*** Given data ***

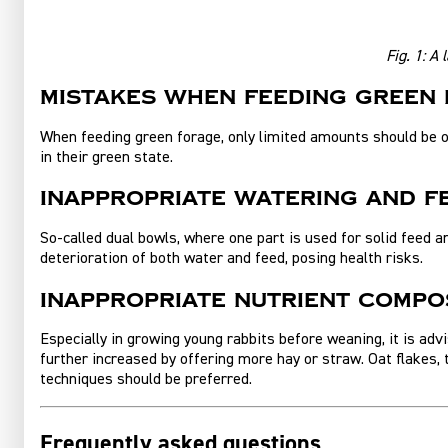
Fig. 1:
A l
Mistakes when feeding green
When feeding green forage, only limited amounts should be off
in their green state.
Inappropriate watering and 
So‑called dual bowls, where one part is used for solid feed a
deterioration of both water and feed, posing health risks.
Inappropriate nutrient compos
Especially in growing young rabbits before weaning, it is adv
further increased by offering more hay or straw. Oat flakes, t
techniques should be preferred.
Frequently asked questions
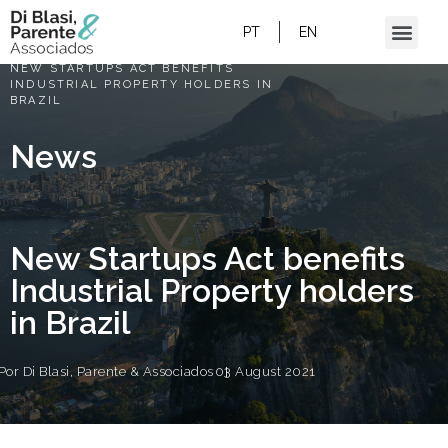
PT
EN
HOME
/
NEW STARTUPS ACT BENEFITS
INDUSTRIAL PROPERTY HOLDERS IN
BRAZIL
News
New Startups Act benefits
Industrial Property holders
in Brazil
Por
Di Blasi, Parente & Associados
03 August 2021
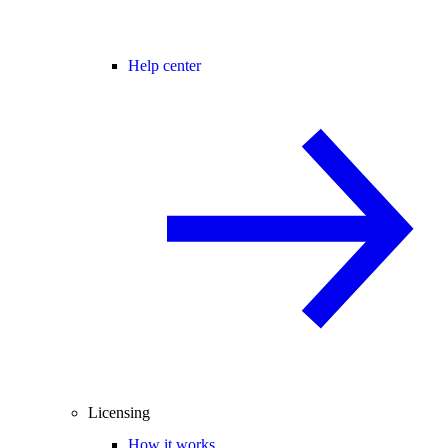
Help center
Licensing
How it works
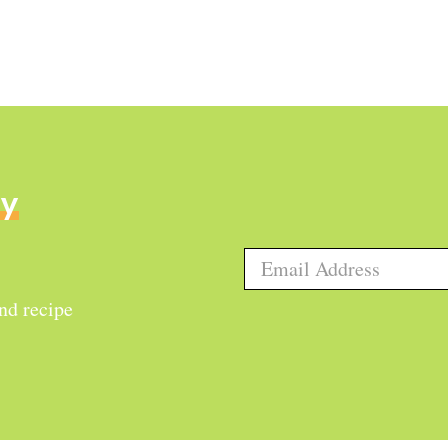
ly
and recipe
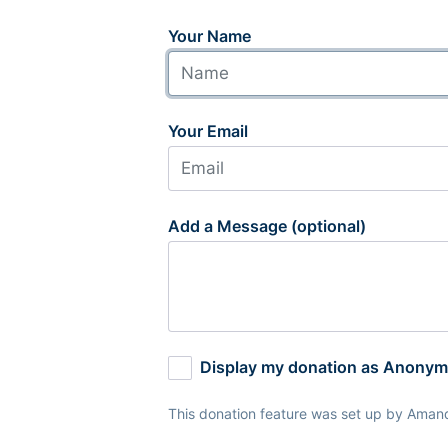
Your Name
Your Email
Add a Message (optional)
Display my donation as Anony
This donation feature was set up by Aman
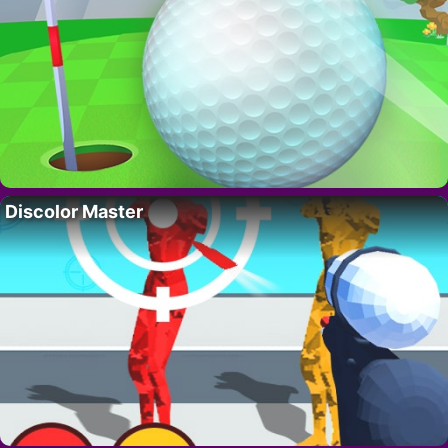
Discolor Master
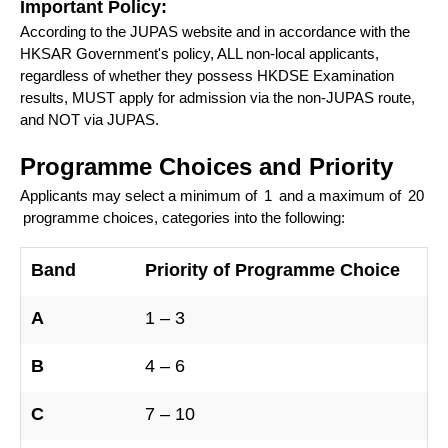
Important Policy:
According to the JUPAS website and in accordance with the
HKSAR Government's policy, ALL non-local applicants,
regardless of whether they possess HKDSE Examination
results, MUST apply for admission via the non-JUPAS route,
and NOT via JUPAS.
Programme Choices and Priority
Applicants may select a minimum of 1 and a maximum of 20
programme choices, categories into the following:
Band
Priority of Programme Choice
A
1 – 3
B
4 – 6
C
7 – 10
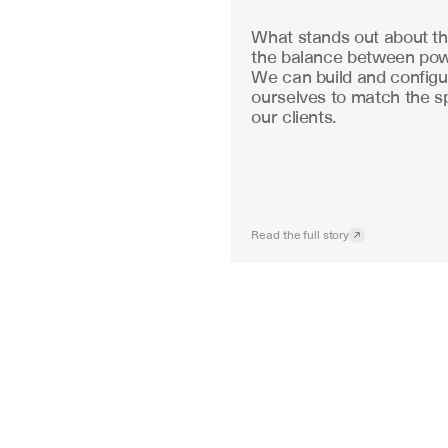
What stands out about the
the balance between powe
We can build and configu
ourselves to match the sp
our clients.
Read the full story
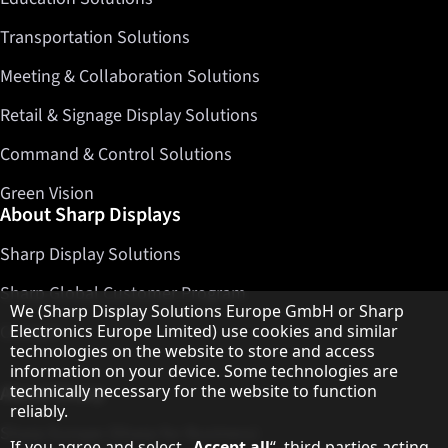
Transportation Solutions
Meeting & Collaboration Solutions
Retail & Signage Display Solutions
Command & Control Solutions
Green Vision
About Sharp Displays
Sharp Display Solutions
Sharp Global Customer Program
Hinweis zum Datenschutz
We (Sharp Display Solutions Europe GmbH or Sharp
Electronics Europe Limited) use cookies and similar
Contact
technologies on the website to store and access
information on your device. Some technologies are
technically necessary for the website to function
About Sharp
reliably.
Sharp Europe (Sharp for Business)
If you agree and select „
Accept all
“, third parties acting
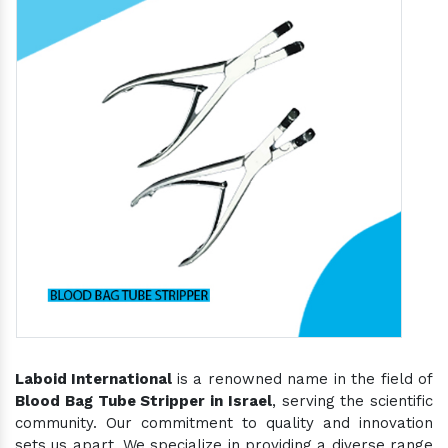
Laboid International
is a renowned name in the field of
Blood Bag Tube Stripper in Israel
, serving the scientific
community. Our commitment to quality and innovation
sets us apart. We specialize in providing a diverse range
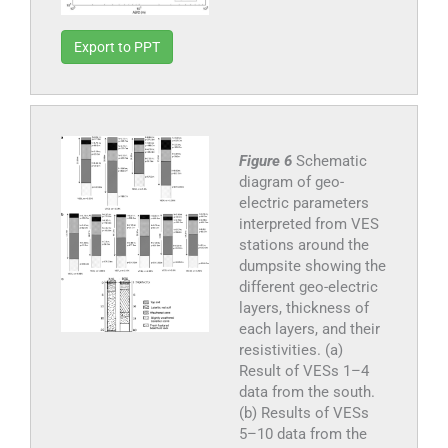
Export to PPT
Figure 6
Schematic
diagram of geo-
electric parameters
interpreted from VES
stations around the
dumpsite showing the
different geo-electric
layers, thickness of
each layers, and their
resistivities. (a)
Result of VESs 1–4
data from the south.
(b) Results of VESs
5–10 data from the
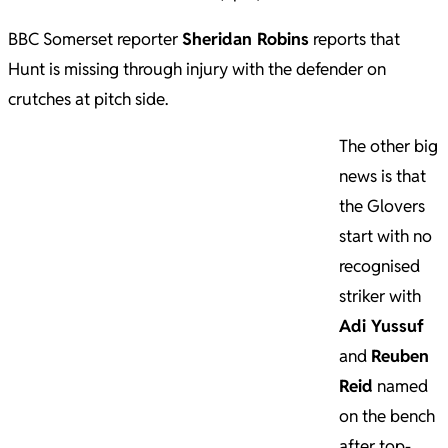
BBC Somerset reporter
Sheridan Robins
reports that
Hunt is missing through injury with the defender on
crutches at pitch side.
The other big
news is that
the Glovers
start with no
recognised
striker with
Adi Yussuf
and
Reuben
Reid
named
on the bench
after top-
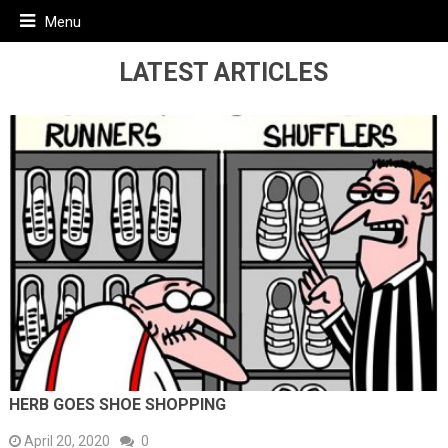
Menu
LATEST ARTICLES
HERB GOES SHOE SHOPPING
April 20, 2020
0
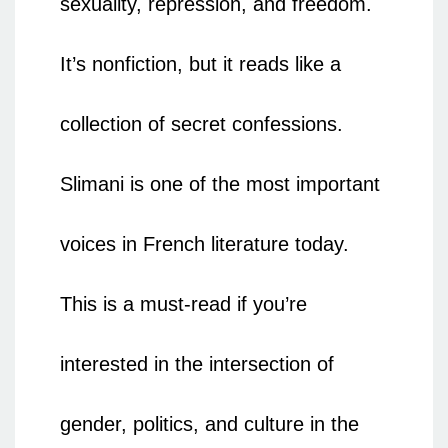
sexuality, repression, and freedom.
It’s nonfiction, but it reads like a
collection of secret confessions.
Slimani is one of the most important
voices in French literature today.
This is a must-read if you’re
interested in the intersection of
gender, politics, and culture in the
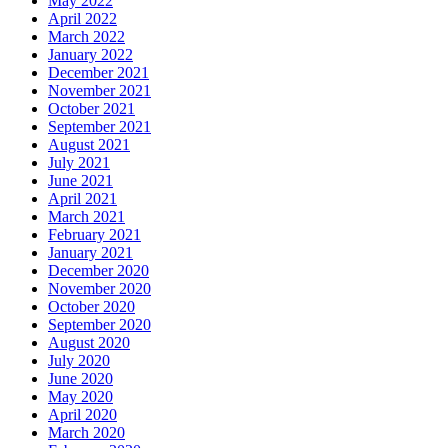
May 2022
April 2022
March 2022
January 2022
December 2021
November 2021
October 2021
September 2021
August 2021
July 2021
June 2021
April 2021
March 2021
February 2021
January 2021
December 2020
November 2020
October 2020
September 2020
August 2020
July 2020
June 2020
May 2020
April 2020
March 2020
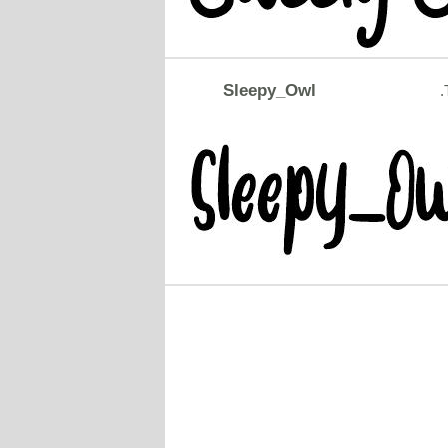
Sleepy_Owl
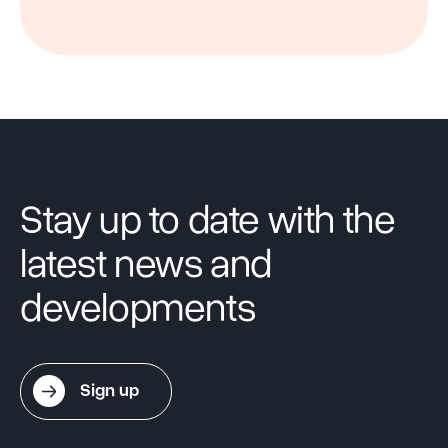
Stay up to date with the
latest news and
developments
Sign up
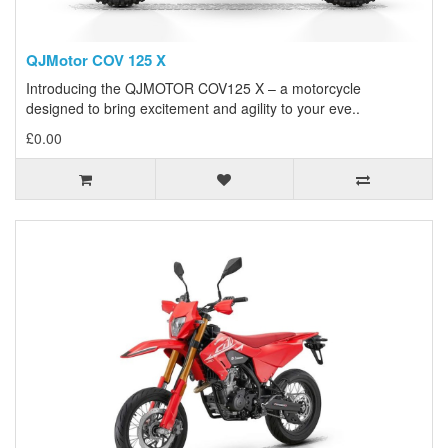
QJMotor COV 125 X
Introducing the QJMOTOR COV125 X – a motorcycle
designed to bring excitement and agility to your eve..
£0.00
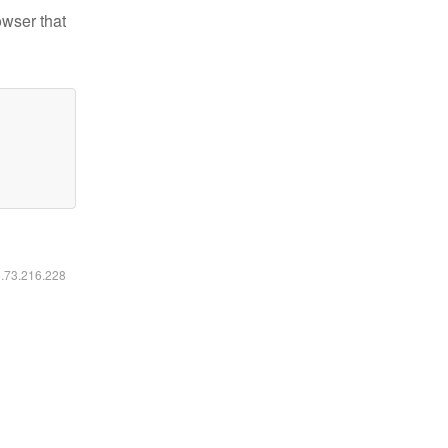
owser that
6.73.216.228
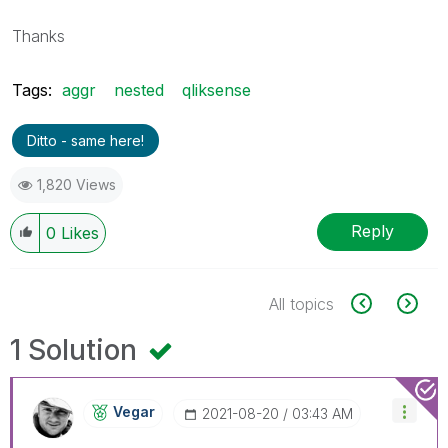
Thanks
Tags:
aggr
nested
qliksense
Ditto - same here!
1,820 Views
Reply
0
Likes
All topics
1 Solution
Vegar
‎2021-08-20
03:43 AM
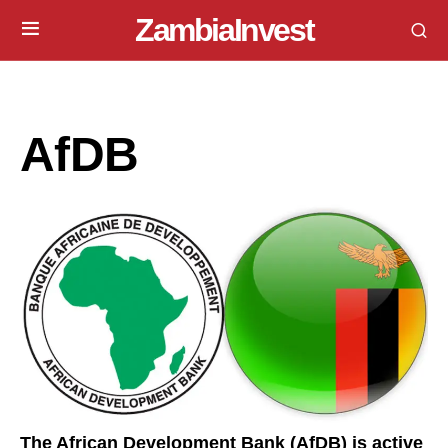
ZambiaInvest
AfDB
The African Development Bank (AfDB) is active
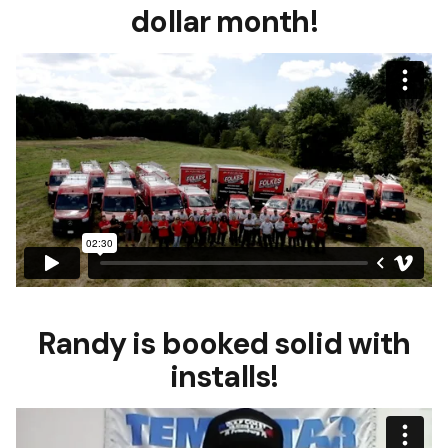
dollar month!
Randy is booked solid with
installs!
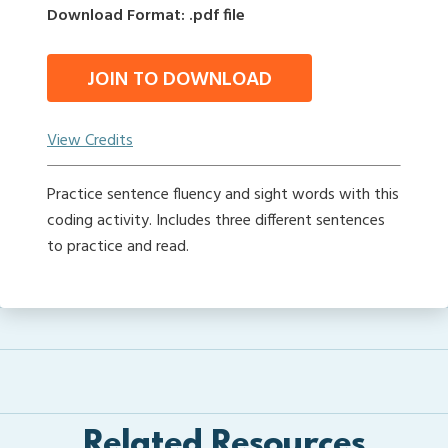
Download Format: .pdf file
JOIN TO DOWNLOAD
View Credits
Practice sentence fluency and sight words with this
coding activity. Includes three different sentences
to practice and read.
Related Resources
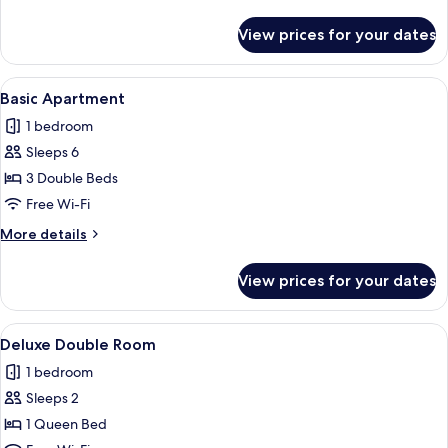
Double
details
Beds
for
View prices for your dates
Standard
Room,
2
View
A hotel room with three single beds, 
3
Double
Basic Apartment
all
Beds
1 bedroom
photos
Sleeps 6
for
Basic
3 Double Beds
Apartment
Free Wi-Fi
More
More details
details
for
View prices for your dates
Basic
Apartment
View
Deluxe Double Room | Premium bedding
1
Deluxe Double Room
all
1 bedroom
photos
Sleeps 2
for
Deluxe
1 Queen Bed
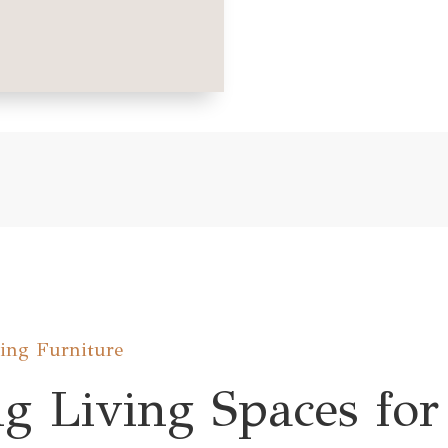
ning Furniture
g Living Spaces for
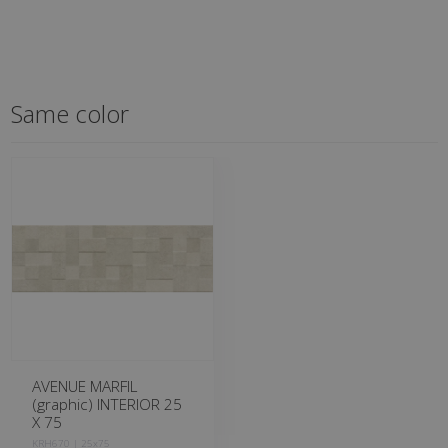
Same color
AVENUE MARFIL
(graphic) INTERIOR 25
X 75
KRH670 | 25x75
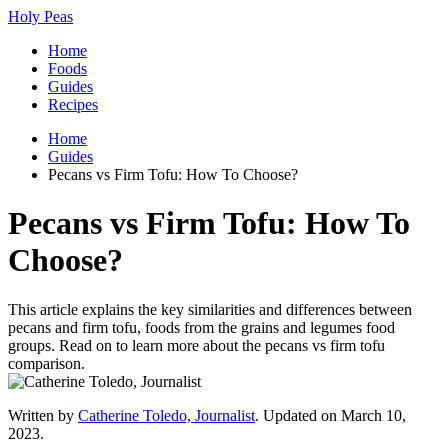
Holy Peas
Home
Foods
Guides
Recipes
Home
Guides
Pecans vs Firm Tofu: How To Choose?
Pecans vs Firm Tofu: How To
Choose?
This article explains the key similarities and differences between
pecans and firm tofu, foods from the grains and legumes food
groups. Read on to learn more about the pecans vs firm tofu
comparison.
Written by
Catherine Toledo, Journalist
. Updated on March 10,
2023.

***

## Problem requirements
Each line between the one holding "our clients." and the one holding "HERB GOES SHOE SHOPPING", inclusive, should be copied exactly as it appears above, and pictures should be omitted.

## Exercise response
our clients.
Read the full story
Transportation Solutions
Meeting & Collaboration Solutions
Retail & Signage Display Solutions
Command & Control Solutions
Green Vision
About Sharp Displays
Sharp Display Solutions
Sharp Global Customer Program
Hinweis zum Datenschutz
We (Sharp Display Solutions Europe GmbH or Sharp
Electronics Europe Limited) use cookies and similar
Contact
technologies on the website to store and access
information on your device. Some technologies are
technically necessary for the website to function
About Sharp
reliably.
Sharp Europe (Sharp for Business)
If you agree and select „
Accept all
“, third parties acting
Laboid International
is a renowned name in the field of
Blood Bag Tube Stripper in Israel
, serving the scientific
community. Our commitment to quality and innovation
sets us apart. We specialize in providing a diverse range
Export to PPT
Figure 6
Schematic
diagram of geo-
electric parameters
interpreted from VES
stations around the
dumpsite showing the
different geo-electric
layers, thickness of
each layers, and their
resistivities. (a)
Result of VESs 1–4
data from the south.
(b) Results of VESs
5–10 data from the
BBC Somerset reporter
Sheridan Robins
reports that
Hunt is missing through injury with the defender on
crutches at pitch side.
The other big
news is that
the Glovers
start with no
recognised
striker with
Adi Yussuf
and
Reuben
Reid
named
on the bench
after top-
Menu
LATEST ARTICLES
HERB GOES SHOE SHOPPING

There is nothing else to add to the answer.